Jacques Chirac a eu une idée pour gagner en 2002 : mettre toute la campagne sur le terrain de l'insécurité, forcer chacun à y camper de gré ou de force, accueillir tous les faits divers comme autant d'opportunités politiques et faire le dos rond sur tout le reste.
Mais l'insécurité scandée de manière chronique depuis plus de trois mois parle d'un désarroi, d'une perte de repères, d'un affaissement des cadres de référence plus général.
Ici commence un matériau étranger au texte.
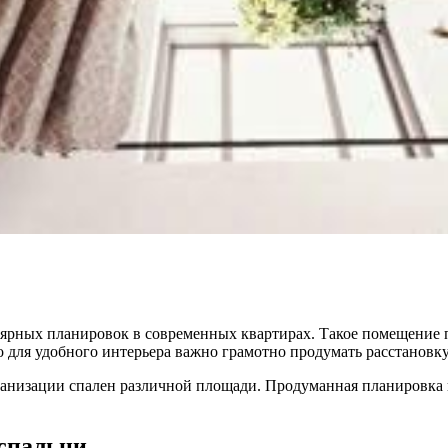
улярных планировок в современных квартирах. Такое помещение 
 для удобного интерьера важно грамотно продумать расстановку
ганизации спален различной площади. Продуманная планировка
спальни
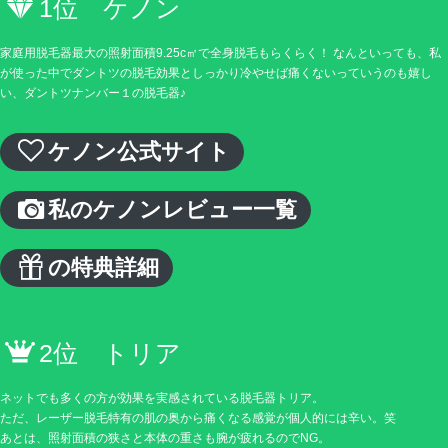
1位 ケノン
家庭用脱毛器最大の照射面積9.25c㎡で全身脱毛もらくらく！ なんといっても、私
が使った中でダントツの脱毛効果としっかり冷やせば痛くないっていうのも嬉し
い、ダントツナンバー１の脱毛器♪
ケノン公式サイト
私のケノンレビュー一覧
の特典詳細
2位 トリア
ネットでも多くの方が効果を実感されている脱毛器トリア。
ただ、レーザー脱毛特有の肌の奥から痛くなる感覚が個人的には辛い。笑
あとは、照射面積の狭さと本体の重さも腕が疲れるのでNG。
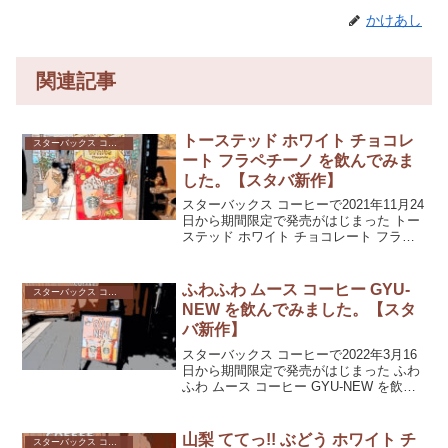
かけあし
関連記事
トーステッド ホワイト チョコレ
スターバックス コーヒー
ート フラペチーノ を飲んでみま
した。【スタバ新作】
スターバックス コーヒーで2021年11月24
日から期間限定で発売がはじまった トー
ステッド ホワイト チョコレート フラペ
チーノ を飲んでみました。砕いたクッキ
ーのザラザラした舌触りは、ケーキ感が
あってホリデーシーズンにぴったり？
ふわふわ ムース コーヒー GYU-
スターバックス コーヒー
NEW を飲んでみました。【スタ
バ新作】
スターバックス コーヒーで2022年3月16
日から期間限定で発売がはじまった ふわ
ふわ ムース コーヒー GYU-NEW を飲ん
でみました。コーヒーとホワイトモカシ
ロップのダブルの渋味を楽しむことがで
きるドリンクでしたよ。
山梨 ててっ!! ぶどう ホワイト チ
スターバックス コーヒー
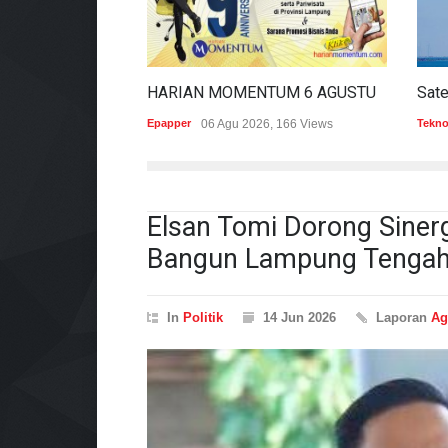
HARIAN MOMENTUM 6 AGUSTUS 2026
Epapper
06 Agu 2026, 166 Views
Tekno
Elsan Tomi Dorong Siner
Bangun Lampung Tenga
In
Politik
14 Jun 2026
Laporan
Ag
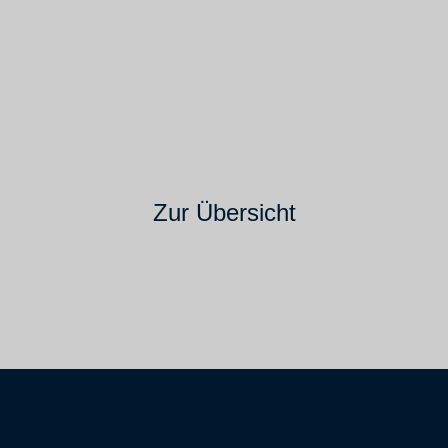
Zur Übersicht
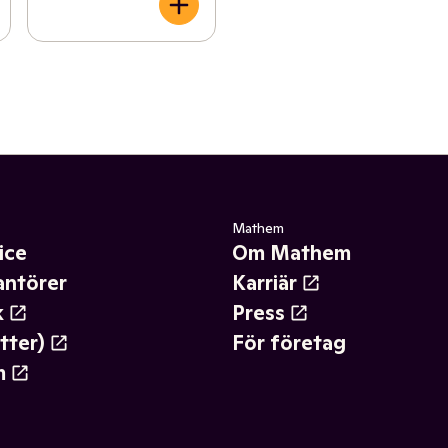
Mathem
ice
Om Mathem
antörer
Karriär
k
Press
tter)
För företag
m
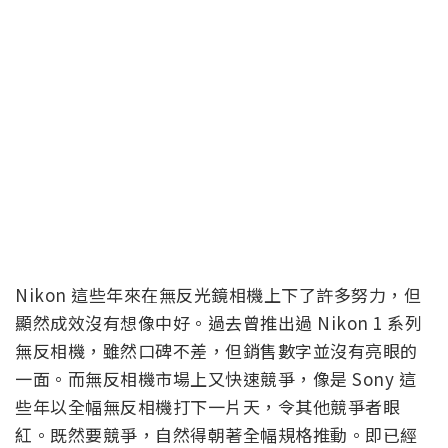
Nikon 這些年來在無反光鏡相機上下了許多努力，但
顯然成效沒有想像中好。過去曾推出過 Nikon 1 系列
無反相機，雖然口碑不差，但銷售數字並沒有亮眼的
一面。而無反相機市場上又快速競爭，像是 Sony 這
些年以全幅無反相機打下一片天，令其他競爭者眼
紅。既然要競爭，自然得朝著全幅規格推動。即已經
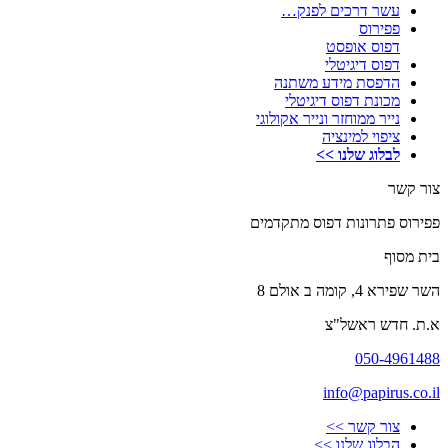
עשר דרכים לפנק…
פפירוס
דפוס אופסט
דפוס דיגיטלי
הדפסת מידע משתנה
מכונת דפוס דיגיטלי
נייר ממוחזר ונייר אקולוגי
ציפוי למינציה
לבלוג שלנו >>
צור קשר
פפירוס פתרונות דפוס מתקדמים
בית מסוף
השר שפירא 4, קומה ב אולם 8
א.ת. חדש ראשל"צ
050-4961488
info@papirus.co.il
צור קשר >>
הבלוג שלנו >>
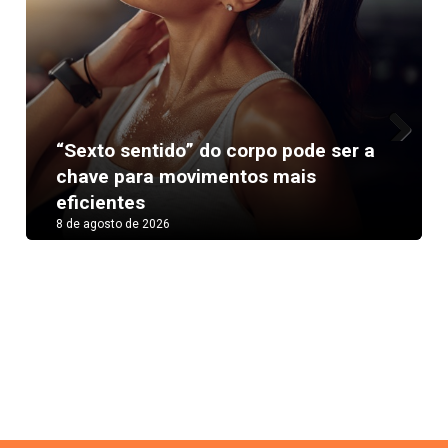
“Sexto sentido” do corpo pode ser a
Next
chave para movimentos mais
eficientes
8 de agosto de 2026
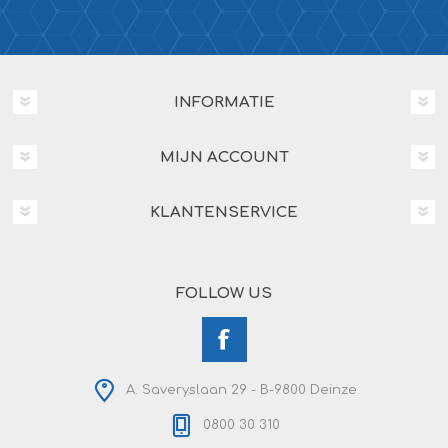
INFORMATIE
MIJN ACCOUNT
KLANTENSERVICE
FOLLOW US
A. Saveryslaan 29 - B-9800 Deinze
0800 30 310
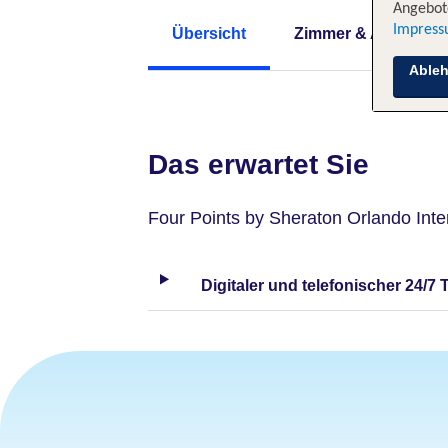
Angebote
Impres
Übersicht
Zimmer & Angebote
Able
Das erwartet Sie
Four Points by Sheraton Orlando Inte
Digitaler und telefonischer 24/7 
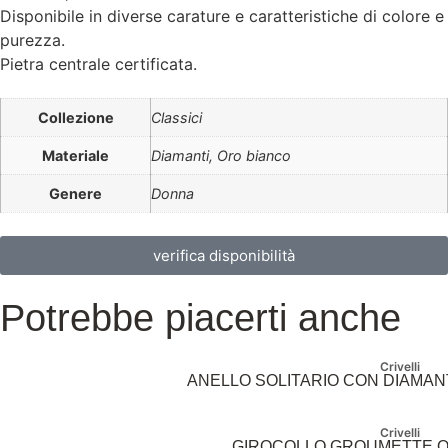
Disponibile in diverse carature e caratteristiche di colore e
purezza.
Pietra centrale certificata.
Collezione
Classici
Materiale
Diamanti, Oro bianco
Genere
Donna
verifica disponibilità
Potrebbe piacerti anche
Crivelli
ANELLO SOLITARIO CON DIAMA
Crivelli
GIROCOLLO GROUMETTE O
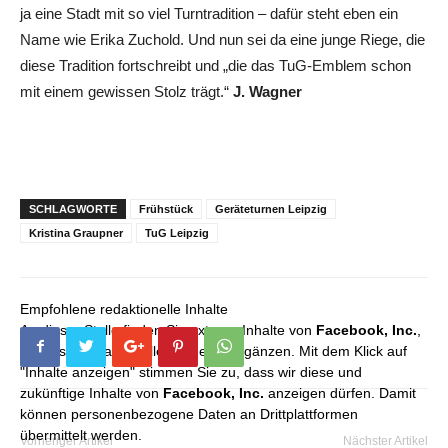
ja eine Stadt mit so viel Turntradition – dafür steht eben ein
Name wie Erika Zuchold. Und nun sei da eine junge Riege, die
diese Tradition fortschreibt und „die das TuG-Emblem schon
mit einem gewissen Stolz trägt.“
J. Wagner
SCHLAGWORTE
Frühstück
Geräteturnen Leipzig
Kristina Graupner
TuG Leipzig
Empfohlene redaktionelle Inhalte
An dieser Stelle finden Sie externe Inhalte von
Facebook, Inc.
,
die unser redaktionelles Angebot ergänzen. Mit dem Klick auf
"Inhalte anzeigen" stimmen Sie zu, dass wir diese und
zukünftige Inhalte von
Facebook, Inc.
anzeigen dürfen. Damit
können personenbezogene Daten an Drittplattformen
übermittelt werden.
Vorheriger Artikel
Nächster Artikel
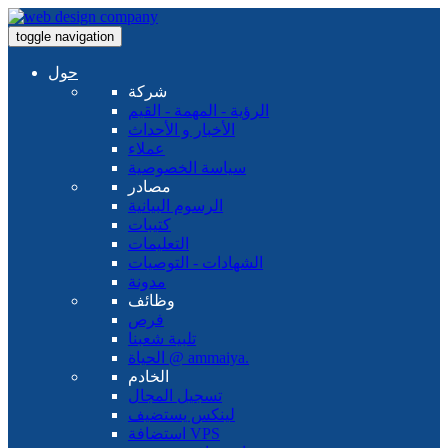
toggle navigation
حول
شركة
الرؤية - المهمة - القيم
الأخبار و الأحداث
عملاء
سياسة الخصوصية
مصادر
الرسوم البيانية
كتيبات
التعليمات
الشهادات - التوصيات
مدونة
وظائف
فرص
تلبية شعبنا
الحياة @ ammaiya.
الخادم
تسجيل المجال
لينكس يستضيف
استضافة VPS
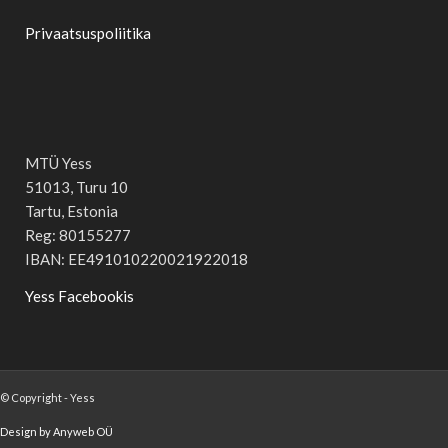
Privaatsuspoliitika
MTÜ Yess
51013, Turu 10
Tartu, Estonia
Reg: 80155277
IBAN: EE491010220021922018
Yess Facebookis
© Copyright - Yess
Design by Anyweb OÜ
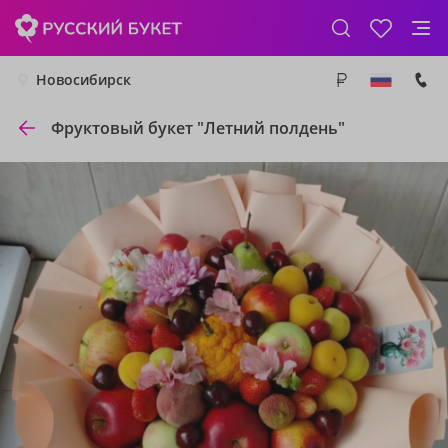
Новосибирск
Фруктовый букет "Летний полдень"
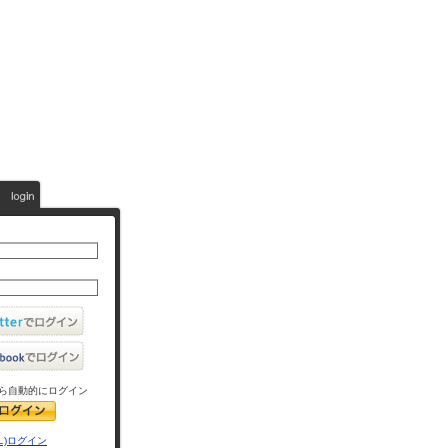
ら自動的にログイン
L)ログイン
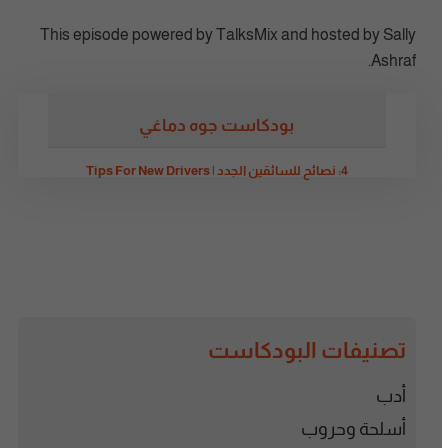
This episode powered by TalksMix and hosted by Sally
Ashraf.
بودكاست جوه دماغي
4: نصائح للسائقين الجدد | Tips For New Drivers
تصنيفات البودكاست
أدب
أسلحة وحروب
L'insécurité est devenue en effet la métaphore d'une situation politique et sociale : la perte d'autorité n'est pas seulement celle de la famille, c'est celle des syndicats, des structures intermédiaires, mais plus encore celle des institutions politiques, de l'exécutif. Et d'une certaine manière elle commence là où se trouve le politique, qui entreprend, qui décide, qui légifère, qui exécute.
Le développement des corporatismes et des communautarismes vaut tous les diagnostics sur le caractère flottant du système français.
Le fonctionnement de la société, et singulièrement celui du pouvoir, a atteint un exceptionnel niveau de brouillage. Les Français ont perdu l'intelligence du circuit de la décision, du qui fait quoi et comment, et qui le contrôle.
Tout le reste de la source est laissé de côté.